28
Oktober

Konstelasi perbintangan Hatysa yang asli terbuat dari pahatan batu ruangan itu sendiri sehingga tidak bisa dipindahkan. Itu adalah peninggalan berharga semenjak kerajaan ini didirikan.”
            “Tunggu sebentar, mengapa raja repot-repot membuat replikanya?
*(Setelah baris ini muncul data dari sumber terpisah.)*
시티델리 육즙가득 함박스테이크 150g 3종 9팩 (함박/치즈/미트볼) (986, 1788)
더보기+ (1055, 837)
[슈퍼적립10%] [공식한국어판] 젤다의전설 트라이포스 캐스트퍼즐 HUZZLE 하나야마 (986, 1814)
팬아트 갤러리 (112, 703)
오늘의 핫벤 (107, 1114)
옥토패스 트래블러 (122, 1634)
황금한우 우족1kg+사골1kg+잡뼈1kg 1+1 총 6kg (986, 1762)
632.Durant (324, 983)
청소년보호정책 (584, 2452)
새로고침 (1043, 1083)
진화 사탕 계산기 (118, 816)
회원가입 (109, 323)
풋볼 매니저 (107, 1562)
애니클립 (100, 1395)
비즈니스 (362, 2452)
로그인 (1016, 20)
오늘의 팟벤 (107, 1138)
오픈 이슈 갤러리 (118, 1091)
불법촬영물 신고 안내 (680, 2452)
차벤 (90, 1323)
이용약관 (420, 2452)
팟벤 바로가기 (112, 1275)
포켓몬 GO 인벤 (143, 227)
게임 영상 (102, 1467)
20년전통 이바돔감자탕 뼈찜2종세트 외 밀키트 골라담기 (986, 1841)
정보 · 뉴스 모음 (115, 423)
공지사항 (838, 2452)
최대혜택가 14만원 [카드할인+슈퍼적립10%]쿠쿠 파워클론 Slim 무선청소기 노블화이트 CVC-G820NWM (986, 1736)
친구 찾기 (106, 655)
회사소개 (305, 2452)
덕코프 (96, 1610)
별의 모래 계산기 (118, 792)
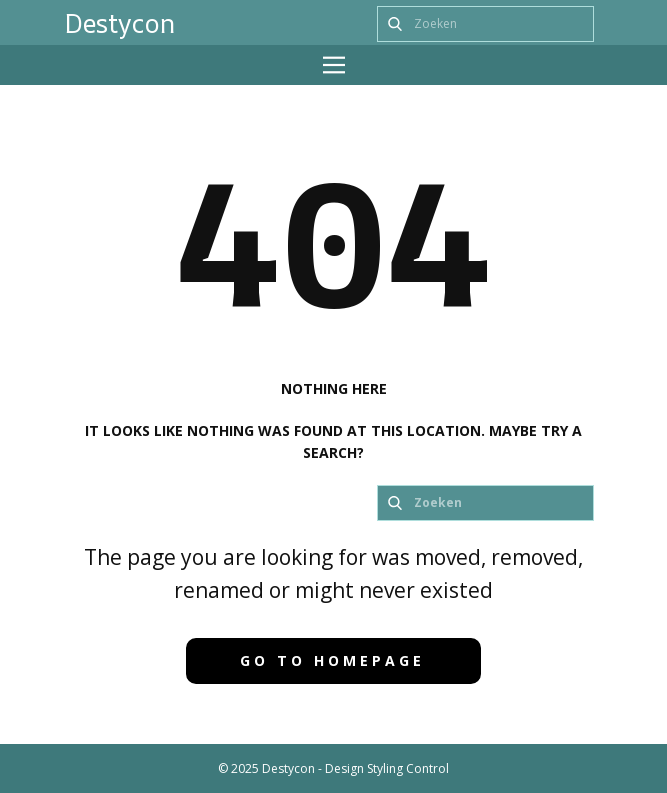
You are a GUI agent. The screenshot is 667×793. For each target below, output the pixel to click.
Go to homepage (332, 660)
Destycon (119, 23)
Bukankah lebih baik langsung ke ruangan itu jika ingin melihatnya,” potongku cepat-cepat.
            Pak Gaspar tersenyum. “Kau tahu kan raja kita bertubuh besar. Sedangkan jalan menuju ruangan rahasia cukup kecil dan tersembunyi. Dia akan selalu kesulitan melewatinya selama dia tidak menurunkan berat badan.” Aku tersenyum geli mendengarnya. “Dan…” lanjut Pak Gaspar berdiri lalu berjalan ke arah ukiran naga besar di ujung ruangan yang dibingkai persegi panjang secara vertikal, kemudian menekan kepalanya kuat-kuat hingga terdengar bunyi seperti batu yang berpindah. Kepala naga melesak masuk ke dalam. Tiba-tiba bunyi gemuruh terdengar dan ukiran naga tersebut bergeser ke kiri memperlihatkan lubang persegi panjang yang gelap di dinding.
            “Kau memang cukup cerdas menanyakan perihal alasan raja membuat replikanya. Tapi tidak cukup teliti. Bukankah tadi aku berkata Raja Saroush gemar membaca,” seringai jahil Pak Gaspar terlukis di wajahnya. Aku tahu dia menguji penalaranku.
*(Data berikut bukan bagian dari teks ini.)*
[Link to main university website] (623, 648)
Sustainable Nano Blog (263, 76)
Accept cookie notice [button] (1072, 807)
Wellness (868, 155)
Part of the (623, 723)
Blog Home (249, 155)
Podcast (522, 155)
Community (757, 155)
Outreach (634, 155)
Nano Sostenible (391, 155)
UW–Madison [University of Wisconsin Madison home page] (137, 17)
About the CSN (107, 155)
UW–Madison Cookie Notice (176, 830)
            “Ruangan itu di perpustakaan ini!” pekikku. “Kapan Pak Gaspar menemukannya?”
           “Sejak lama aku mencarinya. Aku penasaran dengan isi ruangan itu. Sampai ku dengar dari Pangeran Behrooz perihal hobinya yang sama dengan kakeknya, yaitu membaca. Aku terpikir bahwa mungkin ruangan itu ada di sini. Dan ukiran naga ini adalah replika dari naga favorit Raja Saroush, naga Hydor Gunung Ceginus di utara yang buas. Aku menemukannya beberapa bulan yang lalu,” jawab Pak Gaspar.
            “Emm… aku tidak mengetahui banyak tentang naga itu, aku belum sampai membaca pada bagian tersebut,” timpalku. “Tapi jika baru saja ditemukan, mengapa aku tidak mengetahuinya? Apa aku tidak cukup terpercaya?”
            “Jangan berpikir seperti itu. Aku ingin memberi tahukannya saat ulang tahunmu ke-17 nanti. Tapi dipercepat tidak apalah,” Pak Gaspar masih tersenyum. Aku membalas tersenyum, mencoba menunjukkan rasa menghargai. “Maaf sudah sempat berburuk sangka,” lanjutku lagi.
               Pak Gaspar tertawa dan mengelus kepalaku. Rasanya seperti dielus seorang ayah.
            “Oke… kita bersiap melihat rahasianya?” tanya Pak Gaspar menunjuk ke lubang tadi. Aku mengangguk dengan semangat.
            Ia lalu mengambil obor dari laci lemari perkakas di arah yang berlawanan dengan lubang tersebut dan menyalakannya.